Implementation Notes

The proposed implementation is built as a wrapper over the bgv package, which implements a unified variant of the BFV and BGV schemes. The only practical difference with the standard BFV is that the plaintext modulus must be coprime with the ciphertext modulus. This is both required for correctness (T^{-1}\mod Q must be defined) and for security reasons (if T|Q then the BGV scheme is not IND-CPA secure anymore).

For additional information, see the README.md in the bgv package.

Noise Growth

The only modification proposed in the implementation that could affect the noise is the multiplication, but in theory the noise should behave the same between the two implementations.

The experiment that follows empirically verifies the above statement.

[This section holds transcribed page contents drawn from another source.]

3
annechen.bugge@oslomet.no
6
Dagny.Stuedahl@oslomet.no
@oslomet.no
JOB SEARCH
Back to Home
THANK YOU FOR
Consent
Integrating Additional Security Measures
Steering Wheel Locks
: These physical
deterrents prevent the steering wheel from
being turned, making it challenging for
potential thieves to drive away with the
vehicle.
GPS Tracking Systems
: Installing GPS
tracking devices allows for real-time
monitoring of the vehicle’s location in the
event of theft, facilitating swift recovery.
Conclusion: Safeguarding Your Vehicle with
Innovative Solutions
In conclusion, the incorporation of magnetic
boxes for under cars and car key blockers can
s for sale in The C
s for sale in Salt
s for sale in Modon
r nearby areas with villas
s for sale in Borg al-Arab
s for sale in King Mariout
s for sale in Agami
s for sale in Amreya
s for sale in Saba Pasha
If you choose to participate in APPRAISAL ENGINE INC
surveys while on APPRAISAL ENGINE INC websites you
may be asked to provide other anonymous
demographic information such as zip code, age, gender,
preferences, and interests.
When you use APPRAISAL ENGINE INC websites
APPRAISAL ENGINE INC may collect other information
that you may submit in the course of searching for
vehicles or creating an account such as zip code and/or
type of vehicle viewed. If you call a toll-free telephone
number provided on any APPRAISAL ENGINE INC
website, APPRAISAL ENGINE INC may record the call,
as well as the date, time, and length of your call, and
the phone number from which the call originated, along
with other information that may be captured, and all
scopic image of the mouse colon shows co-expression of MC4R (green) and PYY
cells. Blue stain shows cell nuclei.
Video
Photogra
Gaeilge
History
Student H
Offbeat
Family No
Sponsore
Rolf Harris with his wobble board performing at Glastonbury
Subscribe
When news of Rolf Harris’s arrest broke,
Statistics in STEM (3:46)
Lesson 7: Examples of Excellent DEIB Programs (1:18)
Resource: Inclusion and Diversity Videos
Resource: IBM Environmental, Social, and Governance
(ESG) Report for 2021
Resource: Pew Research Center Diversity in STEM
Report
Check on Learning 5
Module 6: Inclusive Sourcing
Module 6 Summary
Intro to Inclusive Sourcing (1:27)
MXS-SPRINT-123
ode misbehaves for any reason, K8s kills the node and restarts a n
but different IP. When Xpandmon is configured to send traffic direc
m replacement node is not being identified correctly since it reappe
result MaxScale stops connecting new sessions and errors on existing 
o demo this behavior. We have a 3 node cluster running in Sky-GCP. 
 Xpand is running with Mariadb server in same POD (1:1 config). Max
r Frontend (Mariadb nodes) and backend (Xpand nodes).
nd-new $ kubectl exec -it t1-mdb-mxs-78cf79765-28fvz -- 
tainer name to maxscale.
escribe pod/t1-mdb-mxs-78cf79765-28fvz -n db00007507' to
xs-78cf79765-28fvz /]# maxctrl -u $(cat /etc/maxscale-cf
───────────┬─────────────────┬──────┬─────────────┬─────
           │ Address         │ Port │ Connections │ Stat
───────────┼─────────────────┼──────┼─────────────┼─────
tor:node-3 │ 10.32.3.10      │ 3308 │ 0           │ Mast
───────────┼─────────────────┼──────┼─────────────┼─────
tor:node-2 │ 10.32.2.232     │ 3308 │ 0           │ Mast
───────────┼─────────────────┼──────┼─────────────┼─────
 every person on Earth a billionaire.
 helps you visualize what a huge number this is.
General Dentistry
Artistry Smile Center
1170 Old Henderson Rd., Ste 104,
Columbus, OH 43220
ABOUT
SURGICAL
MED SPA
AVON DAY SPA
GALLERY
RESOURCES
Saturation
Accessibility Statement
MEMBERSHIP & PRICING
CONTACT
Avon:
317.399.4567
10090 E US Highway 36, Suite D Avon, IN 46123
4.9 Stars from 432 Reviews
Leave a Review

We instantiated both version of the schemes BFV_OLD (textbook BFV) and BFV_NEW (wrapper of the generalized BGV) with the following parameters:

ParametersLiteral{
	LogN: 14,
	Q:    []uint64{0x3fffffa8001, 0x1000090001, 0x10000c8001, 0x10000f0001, 0xffff00001},
	P:    []uint64{0x7fffffd8001},
	T: 0xf60001,
}

and recorded the average log2 of the standard deviation, minimum and maximum residual noise after 1024 multiplications between two random ciphertexts (without relinearization) encrypted using a public key:

 scheme     std       min       max
BFV_OLD | 41.3617 | 26.7891 | 43.4034
BFV_NEW | 40.7618 | 26.2434 | 42.8023

We observe that BFV_NEW has on average 0.5 bit less noise, but this is due to a fix in the ring package where the ModDown operation (RNS division by P) changing the division from floored to rounded.